Your task is to show every line in the listing below that includes "Kierkegaard".

(Record extracts begins)

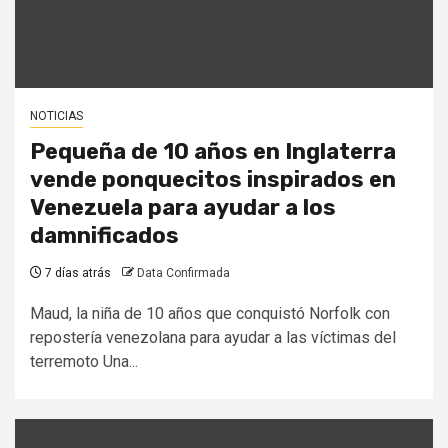
NOTICIAS
Pequeña de 10 años en Inglaterra
vende ponquecitos inspirados en
Venezuela para ayudar a los
damnificados
7 días atrás
Data Confirmada
Maud, la niña de 10 años que conquistó Norfolk con
repostería venezolana para ayudar a las víctimas del
terremoto Una...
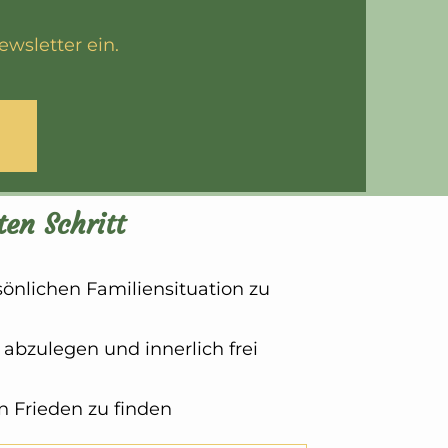
wsletter ein. 
ten Schritt
önlichen Familiensituation zu 
abzulegen und innerlich frei 
n Frieden zu finden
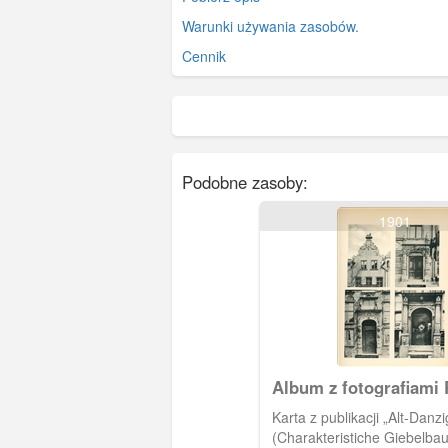
Warunki używania zasobów.
Cennik
Podobne zasoby:
1901
Album z fotografiami 
Kuhna
Karta z publikacji „Alt-Danzi
(Charakteristiche Giebelba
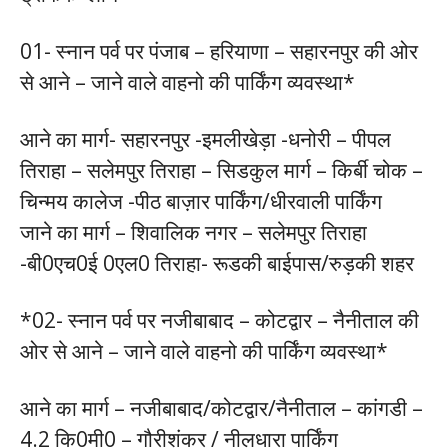
01- स्नान पर्व पर पंजाब – हरियाणा – सहारनपुर की ओर
से आने – जाने वाले वाहनो की पार्किंग व्यवस्था*
आने का मार्ग- सहारनपुर -इमलीखेड़ा -धनोरी – पीपल
तिराहा – सलेमपुर तिराहा – सिडकुल मार्ग – किर्बी चोक –
चिन्मय कालेज -पीठ बाज़ार पार्किंग/धीरवाली पार्किंग
जाने का मार्ग – शिवालिक नगर – सलेमपुर तिराहा
-बी0एच0ई 0एल0 तिराहा- रूडकी बाईपास/रुड़की शहर
*02- स्नान पर्व पर नजीबाबाद – कोटद्वार – नैनीताल की
ओर से आने – जाने वाले वाहनो की पार्किंग व्यवस्था*
आने का मार्ग – नजीबाबाद/कोटद्वार/नैनीताल – कांगडी –
4.2 कि0मी0 – गौरीशंकर / नीलधारा पार्किंग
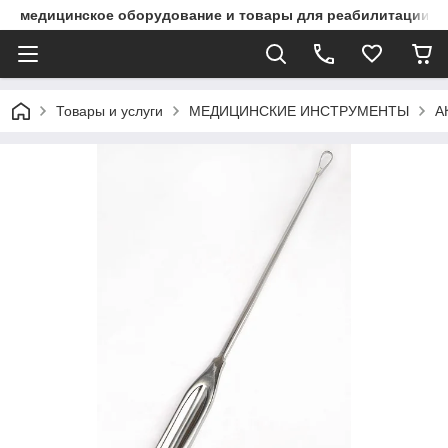
медицинское оборудование и товары для реабилитации
Товары и услуги
МЕДИЦИНСКИЕ ИНСТРУМЕНТЫ
А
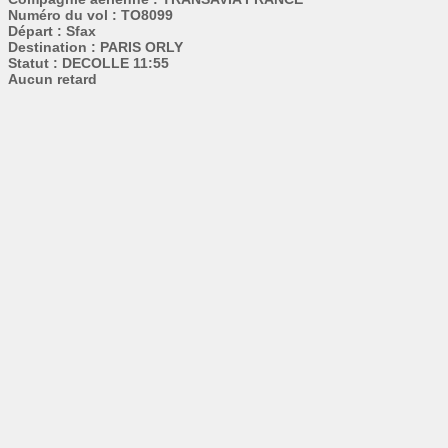
Numéro du vol : TO8099
Départ : Sfax
Destination : PARIS ORLY
Statut : DECOLLE 11:55
Aucun retard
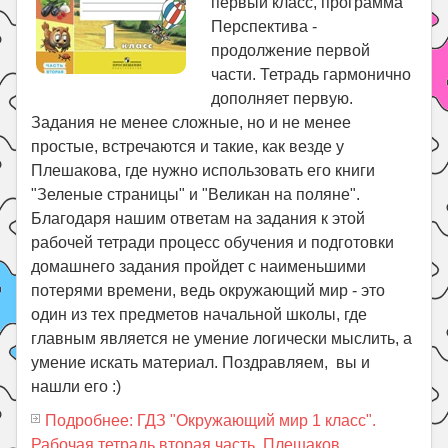
первый класс, программа
Перспектива -
продолжение первой
части. Тетрадь гармонично
дополняет первую.
Задания не менее сложные, но и не менее
простые, встречаются и такие, как везде у
Плешакова, где нужно использовать его книги
"Зеленые страницы" и "Великан на поляне".
Благодаря нашим ответам на задания к этой
рабочей тетради процесс обучения и подготовки
домашнего задания пройдет с наименьшими
потерями времени, ведь окружающий мир - это
один из тех предметов начальной школы, где
главным является не умение логически мыслить, а
умение искать материал. Поздравляем, вы и
нашли его :)
Подробнее: ГДЗ "Окружающий мир 1 класс".
Рабочая тетрадь вторая часть. Плешаков,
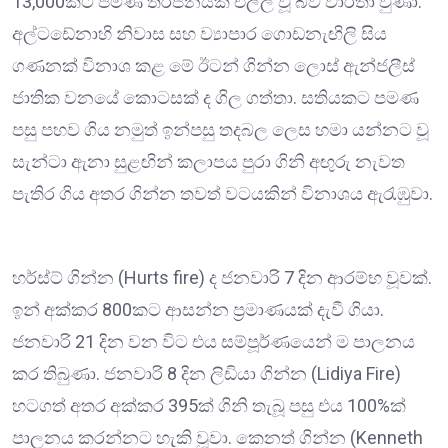
13,000කට පමණ තර්ජනයක් එල්ල වූ බව වාර්තා වුණා.
අල්ටඩේනාහි නිවාස සහ ව්‍යාපාර ගොඩනැඟිලි සිය
ගණනක් විනාශ කළ මේ ඊටන් ගින්න ලොස් ඇන්ජලීස්
ජාතික වනයේ කොටසක් ද ගිල ගත්තා. සතියකට පමණ
පසු පහව ගිය නමුත් ඉන්පසු තදබල ලෙස හමා යන්නට වූ
සැන්ටා ඇනා සුළඟින් කලාපය පුරා ගිනි අඟු‍රු නැවත
පැතිර ගිය අතර ගින්න තවත් වටයකින් විනාශය ඇරැඹුවා.
හර්ස්ට් ගින්න (Hurts fire) ද ජනවාරි 7 දින ආරම්භ වූවක්.
ඉන් අක්කර 800කට ආසන්න ප්‍රමාණයක් දැවී ගියා.
ජනවාරි 21 දින වන විට එය සම්පූර්ණයෙන් ම පාලනය
කර තිබුණා. ජනවාරි 8 දින ලිඩියා ගින්න (Lidiya Fire)
හටගත් අතර අක්කර 395ක් ගිනි තැබූ පසු එය 100%ක්
පාලනය කරන්නට හැකි වූවා. කෙනත් ගින්න (Kenneth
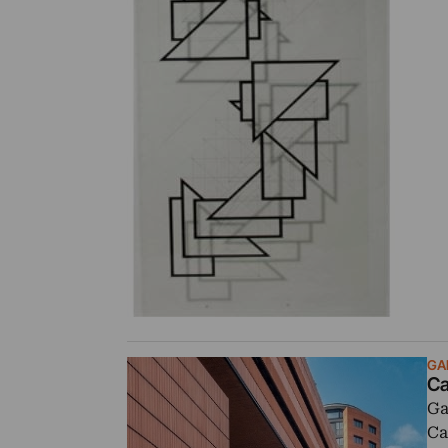
GA
Ca
Ga
Ca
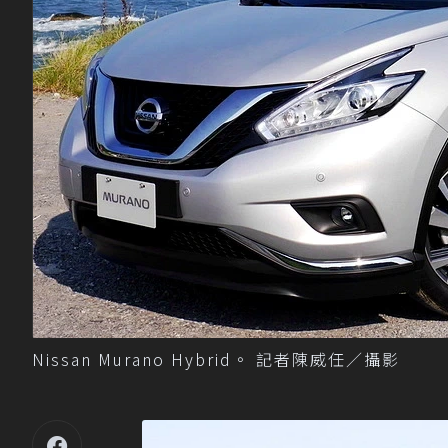
Nissan Murano Hybrid。 記者陳威任／攝影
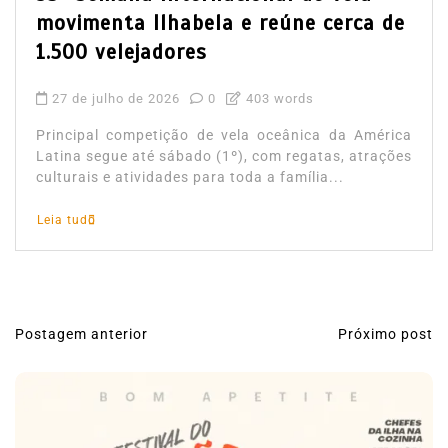
movimenta Ilhabela e reúne cerca de
1.500 velejadores
27 de julho de 2026
0
403 words
Principal competição de vela oceânica da América
Latina segue até sábado (1º), com regatas, atrações
culturais e atividades para toda a família...
Leia tudo
Postagem anterior
Próximo post
N
a
v
e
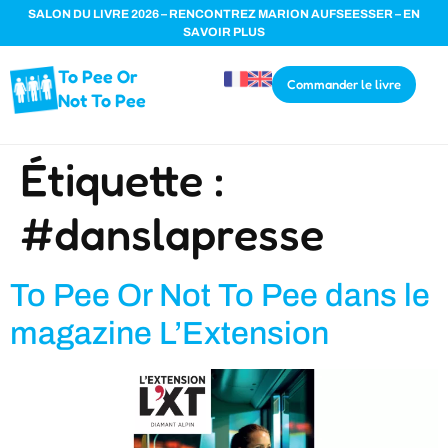
SALON DU LIVRE 2026 – RENCONTREZ MARION AUFSEESSER – EN
SAVOIR PLUS
To Pee Or
Commander le livre
Not To Pee
Étiquette :
#danslapresse
To Pee Or Not To Pee dans le
magazine L’Extension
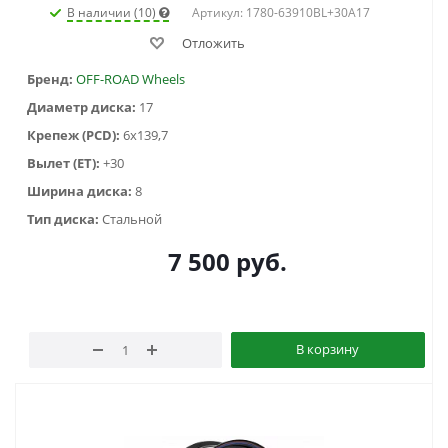
В наличии (10)
Артикул: 1780-63910BL+30A17
Отложить
Бренд:
OFF-ROAD Wheels
Диаметр диска:
17
Крепеж (PCD):
6x139,7
Вылет (ET):
+30
Ширина диска:
8
Тип диска:
Стальной
7 500
руб.
В корзину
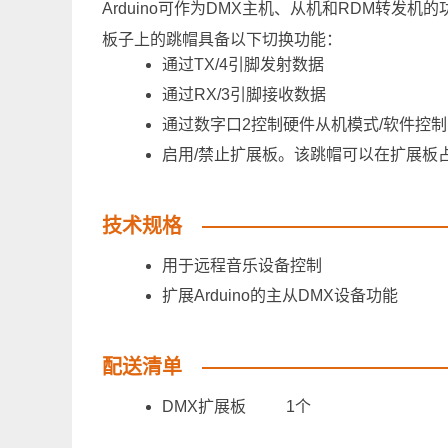
Arduino可作为DMX主机、从机和RDM转发机
板子上的跳帽具备以下切换功能：
通过TX/4引脚发射数据
通过RX/3引脚接收数据
通过数字口2控制硬件从机模式/软件控
启用/禁止扩展板。该跳帽可以在扩展板占用
技术规格
用于远程音乐设备控制
扩展Arduino的主从DMX设备功能
配送清单
DMX扩展板 1个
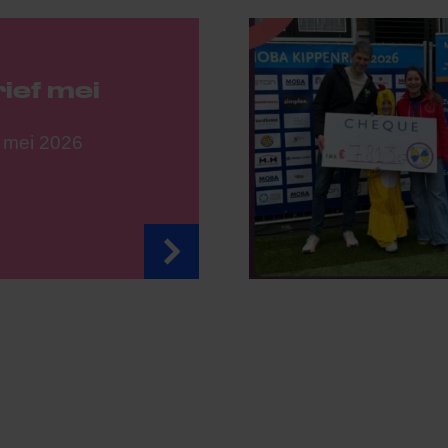
ief mei
9 mei 2026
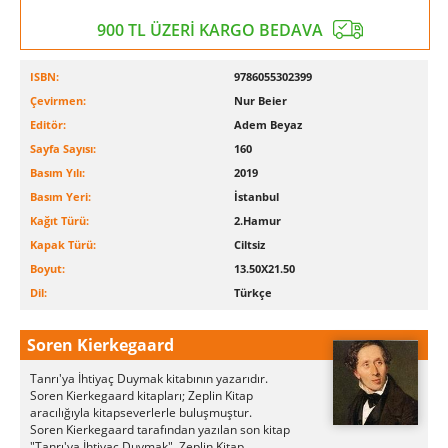
900 TL ÜZERİ KARGO BEDAVA
ISBN:
9786055302399
Çevirmen:
Nur Beier
Editör:
Adem Beyaz
Sayfa Sayısı:
160
Basım Yılı:
2019
Basım Yeri:
İstanbul
Kağıt Türü:
2.Hamur
Kapak Türü:
Ciltsiz
Boyut:
13.50X21.50
Dil:
Türkçe
Soren Kierkegaard
Tanrı'ya İhtiyaç Duymak kitabının yazarıdır.
Soren Kierkegaard kitapları; Zeplin Kitap
aracılığıyla kitapseverlerle buluşmuştur.
Soren Kierkegaard tarafından yazılan son kitap
"Tanrı'ya İhtiyaç Duymak", Zeplin Kitap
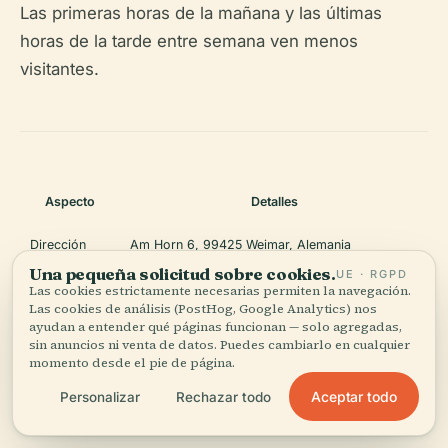
Las primeras horas de la mañana y las últimas
horas de la tarde entre semana ven menos
visitantes.
Aspecto
Detalles
Dirección
Am Horn 6, 99425 Weimar, Alemania
Una pequeña solicitud sobre cookies.
UE · RGPD
Mié–Lun: 10:00–18:00 (Abril–Octubre), 10:00–
Las cookies estrictamente necesarias permiten la navegación.
Horarios
16:00 (Noviembre–Marzo); cerrado los martes
Las cookies de análisis (PostHog, Google Analytics) nos
ayudan a entender qué páginas funcionan — solo agregadas,
sin anuncios ni venta de datos. Puedes cambiarlo en cualquier
Admisión
5,00 € (adultos); descuentos para estudiantes,
momento desde el pie de página.
Estándar
grupos
Aceptar todo
Personalizar
Rechazar todo
Reserva de
En línea
, Info Turística, en el sitio (limitado)
Entradas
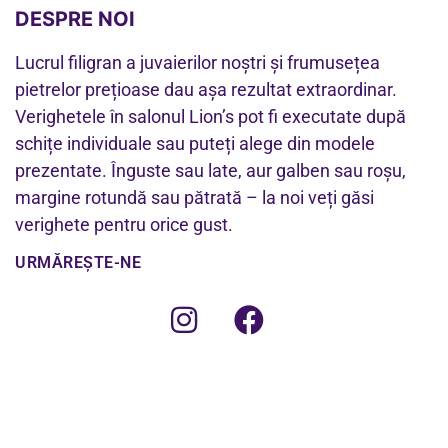
DESPRE NOI
Lucrul filigran a juvaierilor noștri și frumusețea
pietrelor prețioase dau așa rezultat extraordinar.
Verighetele în salonul Lion’s pot fi executate după
schițe individuale sau puteți alege din modele
prezentate. Înguste sau late, aur galben sau roșu,
margine rotundă sau pătrată – la noi veți găsi
verighete pentru orice gust.
URMĂREȘTE-NE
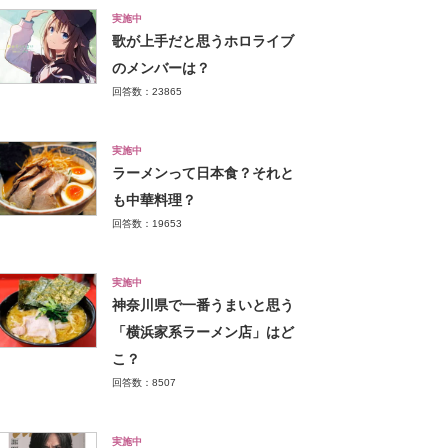
実施中
歌が上手だと思うホロライブ
のメンバーは？
回答数：23865
実施中
ラーメンって日本食？それと
も中華料理？
回答数：19653
実施中
神奈川県で一番うまいと思う
「横浜家系ラーメン店」はど
こ？
回答数：8507
実施中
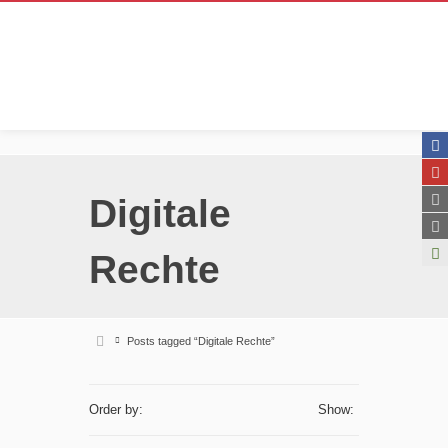
Digitale
Rechte
Posts tagged “Digitale Rechte”
Order by:
Show:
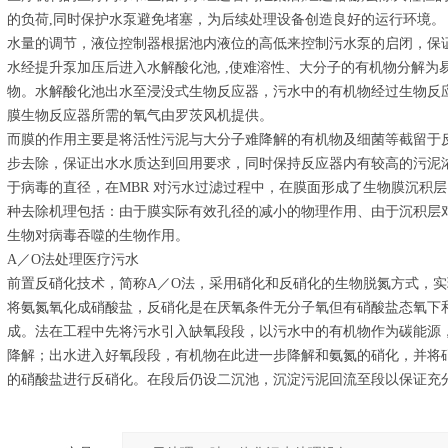
的负荷,同时保护水泵避免堵塞，为后续处理设备创造良好的运行环境。
水量的调节，液位控制器根据池内液位的高低来控制污水泵的启闭，保
水经提升泵加压后进入水解酸化池, ,使难溶性、大分子的有机物分解为
物。水解酸化池出水至浸没式生物反应器，污水中的有机物经过生物反
膜生物反应器所需的氧气由罗茨风机提供。
而膜的作用主要是将活性污泥与大分子难降解的有机物及细菌等截留于
步去除，保证出水水质达到回用要求，同时保持反应器内有较高的污泥
于病毒的直径，在MBR 对污水过滤过程中，在膜面形成了生物膜沉积
种去除机理包括：由于膜实际有效孔径的减小的物理作用、由于沉积层
生物对病毒吞噬的生物作用。
A／O法处理医疗污水
前置反硝化技术，简称A／O法，采用硝化和反硝化的生物脱氮方式，
将氨氮氧化成硝酸盐，反硝化是在厌氧条件无分子氧但有硝酸盐态氧下
成。法在工程中先将污水引入缺氧段段，以污水中的有机物作为碳能源
降解；出水进入好氧段段，有机物在此进一步降解和氨氮的硝化，并将
的硝酸盐进行反硝化。在段后仍设二沉池，沉淀污泥回流至段以保证充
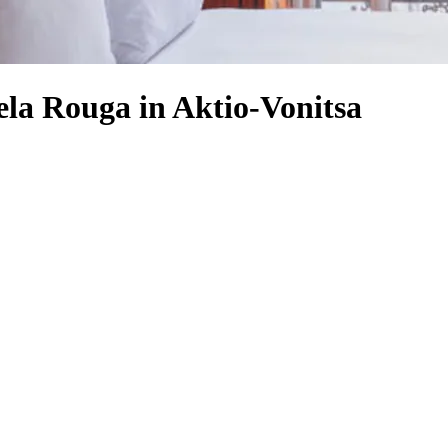
ela Rouga in Aktio-Vonitsa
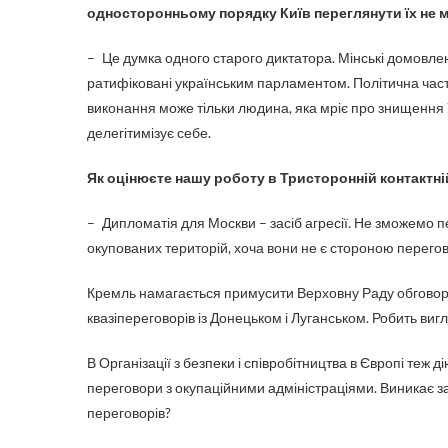
односторонньому порядку Київ переглянути їх не м
– Це думка одного старого диктатора. Мінські домовле
ратифіковані українським парламентом. Політична части
виконання може тільки людина, яка мріє про знищення У
делегітимізує себе.
Як оцінюєте нашу роботу в Тристоронній контактній
– Дипломатія для Москви – засіб агресії. Не зможемо п
окупованих територій, хоча вони не є стороною перегов
Кремль намагається примусити Верховну Раду обговорю
квазіпереговорів із Донецьком і Луганськом. Робить вигл
В Організації з безпеки і співробітництва в Європі теж 
переговори з окупаційними адміністраціями. Виникає з
переговорів?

(Record extracts ends)

| Result |
Soren Kierkegaard
Soren Kierkegaard kitapları; Zeplin Kitap
Soren Kierkegaard tarafından yazılan son kitap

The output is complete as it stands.